#### Dataset content

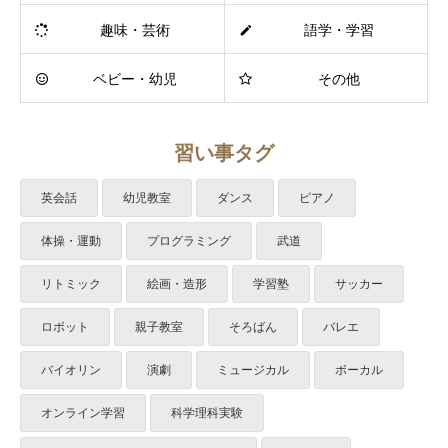
趣味・芸術
語学・学習
ベビー・幼児
その他
習い事タグ
英会話
幼児教室
ダンス
ピアノ
体操・運動
プログラミング
武道
リトミック
絵画・造形
学習塾
サッカー
ロボット
親子教室
そろばん
バレエ
バイオリン
演劇
ミュージカル
ボーカル
オンライン学習
科学理科実験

########

Your instructions: Every entry above should be duplicated exactly. Do not include the images.

Output for this task:
趣味・芸術
語学・学習
ベビー・幼児
その他
習い事タグ
英会話
幼児教室
ダンス
ピアノ
体操・運動
プログラミング
武道
リトミック
絵画・造形
学習塾
サッカー
ロボット
親子教室
そろばん
バレエ
バイオリン
演劇
ミュージカル
ボーカル
オンライン学習
科学理科実験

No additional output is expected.